I am afraid to talk about my problem in front of other Jewish people because none of my family members or friends knows what I’ve been going through. What if the people at Friendship House gossip about me to others in the community?
Other people have shared your concern when they first came to Friendship House; however, they soon learned that the Jewish recovery community has the utmost respect for confidentiality. We want Friendship House to be a place where people who are struggling can come and talk honestly about their addictions, and this can only happen in an environment where confidentiality is honored.
OK, I know I have a problem, and I want help. What is the first step?

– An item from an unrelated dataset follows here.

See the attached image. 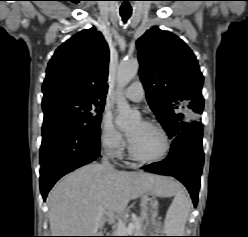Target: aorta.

Anyone is welcome to attend the weekly Jewish recovery meeting, which takes place every Thursday night at 7:30 p.m. at Friendship House. The meeting is preceded by a Dinner-and-Learn program, where participants enjoy a free kosher dinner prepared by Recovery Rabbi Yarden Blumstein, and discuss various topics relating to Judaism and recovery. Those who prefer to talk to the rabbi first may feel free to call him to set up a one-on-one meeting.
This is the first in a series of monthly offerings from the Daniel B. Sobel Friendship House in West Bloomfield, which provides support and guidance to individuals and families struggling with addiction, isolation and other life crises through a welcoming Jewish recovery community that offers friendship, support, and a variety of programs that facilitate lasting success.